Das sei zeitgemäß, das sei respektvoll, und die Regenbogenflagge sei der neue Wegweiser in eine liebevolle Zukunft.

Wenn auch es mich in höchstem Maße quälte, unsere schöne Sprache so zu foltern, machte ich bemüht und beherzt voll mit. Wie ein kleines braves Pferd, das ich nun mal bin.

Auf meiner Webseite änderte ich dann alle Begriffe nach dem Gendern-ist-gut-Muster. So entstanden solche Kuriositäten wie "Kund:innenstimmen", "Geschäftspartner:innen" etc., die kaum noch zu lesen waren. 

"Sie" hatten gesagt, ich solle/müsse gendern, also gendere ich. Tat weh, ich machte aber mit.

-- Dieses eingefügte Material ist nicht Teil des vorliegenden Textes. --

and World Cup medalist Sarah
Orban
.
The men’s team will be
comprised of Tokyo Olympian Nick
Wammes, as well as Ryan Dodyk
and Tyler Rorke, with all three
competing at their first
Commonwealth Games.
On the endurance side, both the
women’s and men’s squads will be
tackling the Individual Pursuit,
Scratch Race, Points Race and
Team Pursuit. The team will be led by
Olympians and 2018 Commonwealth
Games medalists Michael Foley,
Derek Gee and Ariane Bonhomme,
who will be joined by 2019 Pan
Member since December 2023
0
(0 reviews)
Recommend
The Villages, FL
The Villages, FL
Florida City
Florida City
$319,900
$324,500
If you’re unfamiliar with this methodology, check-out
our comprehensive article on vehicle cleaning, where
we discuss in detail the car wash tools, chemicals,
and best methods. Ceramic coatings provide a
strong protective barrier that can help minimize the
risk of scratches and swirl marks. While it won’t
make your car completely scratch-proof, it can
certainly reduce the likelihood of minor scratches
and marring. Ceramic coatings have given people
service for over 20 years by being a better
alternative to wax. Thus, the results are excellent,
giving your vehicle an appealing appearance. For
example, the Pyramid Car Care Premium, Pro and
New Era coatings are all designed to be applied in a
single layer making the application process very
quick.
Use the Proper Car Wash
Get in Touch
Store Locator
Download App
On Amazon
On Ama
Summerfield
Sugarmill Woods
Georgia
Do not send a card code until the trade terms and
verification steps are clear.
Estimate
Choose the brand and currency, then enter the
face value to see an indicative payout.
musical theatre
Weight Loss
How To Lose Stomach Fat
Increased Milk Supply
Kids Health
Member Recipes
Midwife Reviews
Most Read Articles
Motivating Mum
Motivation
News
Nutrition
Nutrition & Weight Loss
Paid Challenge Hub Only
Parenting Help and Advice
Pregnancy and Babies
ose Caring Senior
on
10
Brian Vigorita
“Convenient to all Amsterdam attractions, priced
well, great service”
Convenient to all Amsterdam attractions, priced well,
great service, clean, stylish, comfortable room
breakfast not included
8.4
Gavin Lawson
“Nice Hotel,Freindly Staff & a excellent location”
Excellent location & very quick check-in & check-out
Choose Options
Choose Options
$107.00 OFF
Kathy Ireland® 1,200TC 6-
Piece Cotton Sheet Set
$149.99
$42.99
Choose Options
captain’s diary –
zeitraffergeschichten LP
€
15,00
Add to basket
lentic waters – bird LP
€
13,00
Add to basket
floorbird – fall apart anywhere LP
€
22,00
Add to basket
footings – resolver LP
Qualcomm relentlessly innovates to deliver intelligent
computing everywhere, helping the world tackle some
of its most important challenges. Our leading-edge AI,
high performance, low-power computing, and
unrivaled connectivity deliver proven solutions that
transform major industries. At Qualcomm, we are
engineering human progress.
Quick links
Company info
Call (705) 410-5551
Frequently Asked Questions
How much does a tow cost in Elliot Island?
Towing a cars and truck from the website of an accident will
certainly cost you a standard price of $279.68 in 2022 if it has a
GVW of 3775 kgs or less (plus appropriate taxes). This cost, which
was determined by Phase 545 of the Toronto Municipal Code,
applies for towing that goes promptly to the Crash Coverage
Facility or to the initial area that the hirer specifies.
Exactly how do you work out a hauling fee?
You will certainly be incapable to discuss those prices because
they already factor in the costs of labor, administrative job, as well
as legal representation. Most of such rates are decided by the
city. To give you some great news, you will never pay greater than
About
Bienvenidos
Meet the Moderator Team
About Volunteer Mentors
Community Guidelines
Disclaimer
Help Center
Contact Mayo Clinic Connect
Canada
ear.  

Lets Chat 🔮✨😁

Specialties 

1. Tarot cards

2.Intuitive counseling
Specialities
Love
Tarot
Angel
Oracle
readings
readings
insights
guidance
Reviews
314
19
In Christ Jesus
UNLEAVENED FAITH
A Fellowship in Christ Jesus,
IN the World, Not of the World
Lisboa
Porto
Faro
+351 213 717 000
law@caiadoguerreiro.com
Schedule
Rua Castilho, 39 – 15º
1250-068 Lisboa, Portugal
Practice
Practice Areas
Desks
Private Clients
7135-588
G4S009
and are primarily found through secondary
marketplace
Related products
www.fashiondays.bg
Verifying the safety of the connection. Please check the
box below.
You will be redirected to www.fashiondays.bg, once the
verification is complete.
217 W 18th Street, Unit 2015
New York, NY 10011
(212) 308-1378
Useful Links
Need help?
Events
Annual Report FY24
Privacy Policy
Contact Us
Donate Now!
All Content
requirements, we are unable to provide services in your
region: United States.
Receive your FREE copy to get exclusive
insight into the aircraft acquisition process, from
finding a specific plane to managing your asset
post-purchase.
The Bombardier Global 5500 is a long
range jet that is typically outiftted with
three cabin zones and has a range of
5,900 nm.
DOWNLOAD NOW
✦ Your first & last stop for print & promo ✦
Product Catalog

Bis ich durch ein zweifelsohne fundiertes Dokumentar eines Besseren belehrt wurde. Gendern ist nicht "einfach so" über Nacht in unsere Ausdrucksweise gekommen und hat mit einem liebevollen Miteinander nichts zu tun.

Je tiefer ich mich in das Thema "Gendern um jeden Preis" vertiefte und recherchierte, desto größer wurde mein Entsetzen. Eine Hysterie jagte die andere. Skandalöses wurde sichtbar. Ungeschminkt und furchtbar stand das desaströse Erkenntnis da: Gendern ist nicht nur gendern sondern eine furchtbare Indoktrination. 

So kam es, dass ich vor einigen Jahren komplett zurückgerudert und zur Vernunft zurückgekehrt bin. Himmel sei dank!